Hi,
Perhaps I am completely off here, but here's another theory.
The institution of marriage was essentially established not for love/happiness/a-warm-fuzzy-feeling but rather to ensure the maintenance (rather passage) of one's property (from one generation to another). Lacking a legitimate heir, chaos would ensue.
This would be far older than the Catholic church, most likely back to the general end of nomadic/hunter-gatherer society and the beginning of agriculturalism and the agrarian society (I would guesstimate 10,000 years ago).
Provided the male to female ration is close to equal, monogamy would always [eventually] prevail because - historically polygamy has been associated with the upper echelons society (and specifically with the farmer-class rather than the artisanal-class), this would be due to being able to afford (in one way or another) a larger family size - which would also mean each offspring gets a smaller part of the original property. (Which works positively when there is too much land to be worked on by one farmer.)
In other societies, which would be weaker economically, polyandry would prevail - the amount of children one woman (with multiple husbands) could have (as opposed to one man with multiple wives) is very limited.
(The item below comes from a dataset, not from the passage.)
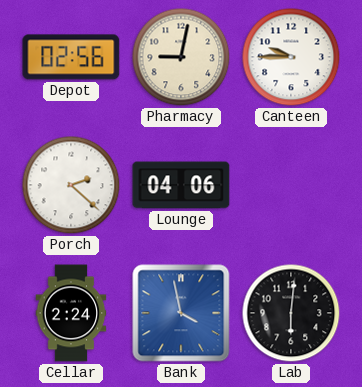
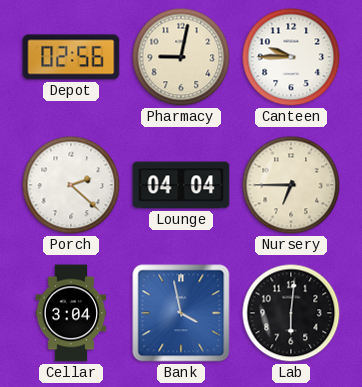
Lounge: 04:06 -> 04:04
Nursery: none -> 6:45
Cellar: 2:24 -> 3:04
So the collective property of family unit would most likely be better divided for each successive generation (possibly getting larger rather than smaller as with polygyny)
[By economy, I mean, arable land; but it would obviously differ from one place to another.]
At this point, in Western Society at least, we no longer have [need for, individual] arable land, furthermore most family units don't have any substantial inheritance and/or property(if at all, houses being mortgaged, those loans where you get cash for your house when you turn XYZ, and it is still yours so long as you are alive) has kind of make the passing of property from one generation to another irrelevant and practically non-existent for the middle classes.
I don't see this as a modern trend, although it has greatly accelerated in the last 100-odd years (with overpopulation etc), but the idea of property ownership and "arable land" essentially started dying out (in western civilisation) with the fall of the Roman Empire and the rise of Feudalism; following which I believe the concept was ingrained in society too long to be simply tossed away, and of course religious institutions had their part to play in keeping the status quo.
Society's rules, though some might not make perfect sense in the present moment, usually made sense when they were formed (consciously or otherwise).
In most ancient tribe societies, both men and women had several lovers and among our closest relatives --the chimpanzees--(to quote Penn Jillette) "everybody f*cks everybody".
Not quiet, I believe there was a saying "for love there are boys and slaves, a wife is to bear children".
Marriage in those times had nothing to do with the concept of "love" - it was almost always a prearranged for economical reasons.
Arranged marriages have only fallen out of fashion for since about the Enlightenment.
Shiroi Tora: Commitment - when you are between a rock (social pressure) and a hard place ( the disgrace of divorce ) - how acceptable was divorce in even the 40s and 50s? What about bastard children? God forbid homosexuals!
People have no choice but to make the best of what they had, so they did. All these fairy tales we hear about lover eternal, till death do us part etc... It has a lot more to do with society than love, far more than one would like to think.
Just my 2c. I could be totally off on all points, or maybe I can't quite get my point across because I'm a terrible writer.